Charles married Lydia Elizabeth Rogers at Portsea in 1895 and they went on to have five surviving children, all born at Portsmouth.
In 1901 Lydia and two children were living with Lydia’s parents in Clive Road, Portsmouth.
The 1911 census shows Charles, Lydia and five children living at 19 Barttelot Road, Horsham.
Lydia’s widowed mother is also living with them.
Later they moved to ‘Langleigh’, Ripley Road, Worthing.
In August 1914 Charles was recalled to the Navy and served in the Mercantile Fleet Auxiliary.
In the winter of 1916, while serving as a chief torpedo coxswain, he was taken ill on board his ship off the Shetland Islands.
He returned home to Ripley Road, Worthing, but died on December 15, aged 49.
His death was recorded as due to exposure.
Charles is buried in Broadwater Cemetery and remembered on Heene Parish Church war memorial.
Lydia died in 1924 and was buried with her late husband in Broadwater Cemetery.
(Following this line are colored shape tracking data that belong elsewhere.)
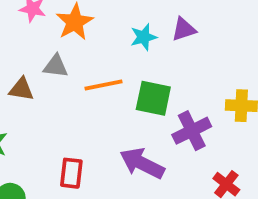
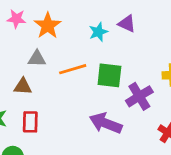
purple triangle: (184, 29) -> (127, 24), turned 48
brown triangle: (21, 89) -> (23, 86), moved
red rectangle: (71, 173) -> (30, 122), moved

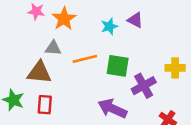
brown triangle: (23, 86) -> (39, 72), size x1.5

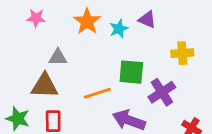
orange star: (64, 19) -> (87, 21), moved
orange line: (85, 59) -> (97, 93), moved
yellow cross: (175, 68) -> (182, 53), moved

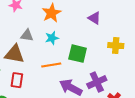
cyan star: (119, 29) -> (52, 38), moved
purple cross: (162, 92) -> (97, 82), moved

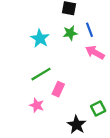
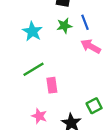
pink rectangle: (58, 89) -> (52, 85), turned -32
pink star: (37, 105) -> (39, 116), moved

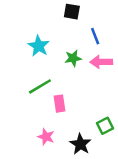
green star: (64, 26) -> (73, 58), moved
pink arrow: (91, 46) -> (101, 62), turned -30

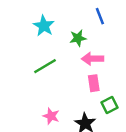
pink arrow: (101, 62) -> (93, 59), moved
pink rectangle: (60, 104) -> (94, 83), moved

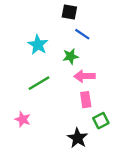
blue line: (100, 16) -> (82, 34), moved, turned -35
pink star: (51, 116) -> (23, 119), moved

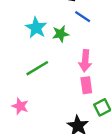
green star: (71, 56) -> (61, 34), moved
pink arrow: (85, 76) -> (85, 61), turned -84

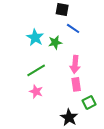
pink star: (20, 106) -> (36, 91), moved

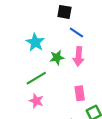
green star: (55, 42) -> (57, 58), moved
pink arrow: (75, 64) -> (79, 56), moved

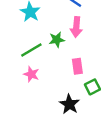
green star: (57, 58) -> (57, 40), moved

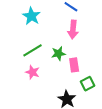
green star: (57, 40) -> (58, 53), moved

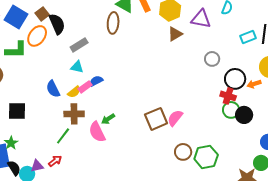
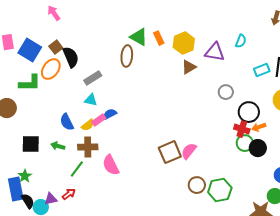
orange arrow: (254, 84) -> (259, 127), moved
green arrow: (108, 119) -> (58, 146), moved, turned 48

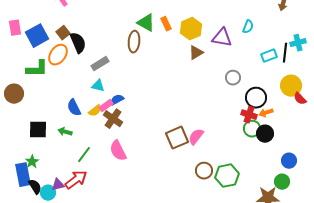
blue square: (30, 50) -> (37, 36), turned 30
brown cross: (88, 147) -> (113, 119), moved, turned 36
red arrow: (69, 194) -> (76, 180), size x1.6

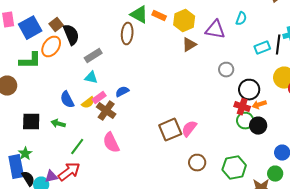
orange rectangle: (166, 24) -> (159, 16), turned -40
blue semicircle: (117, 100) -> (122, 92), moved
green hexagon: (227, 176) -> (234, 168), moved

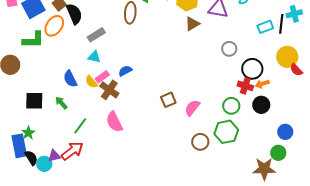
yellow semicircle: (88, 103) -> (91, 82), turned 88
green circle: (245, 121) -> (231, 106), moved
green arrow: (58, 124) -> (61, 103), turned 32
brown square: (170, 130) -> (168, 100), moved, size x0.7
green hexagon: (234, 168) -> (226, 132), moved

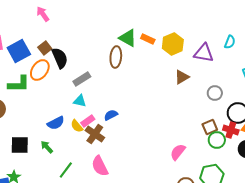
brown triangle: (192, 24) -> (182, 77), moved
blue semicircle: (70, 79) -> (56, 123), turned -90
brown square: (168, 100) -> (210, 127), moved
green circle: (231, 106) -> (217, 140), moved

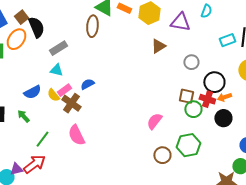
brown square: (210, 127) -> (186, 96), turned 35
Her name is recorded on his CWGC headstone.
G/18096 Private Ernest Peter Madgwick, The Buffs (East Kent Regiment), 3rd Battalion
Ernest Madgwick, known sometimes as Pete, was born in Portslade in 1885.
He was the youngest child of seven born to Paul and Ellen Madgwick.
In 1891, when Ernest was five, his father was working as a stoker at the local gas works and the family home was at 4 Gardeners Terrace, Portslade.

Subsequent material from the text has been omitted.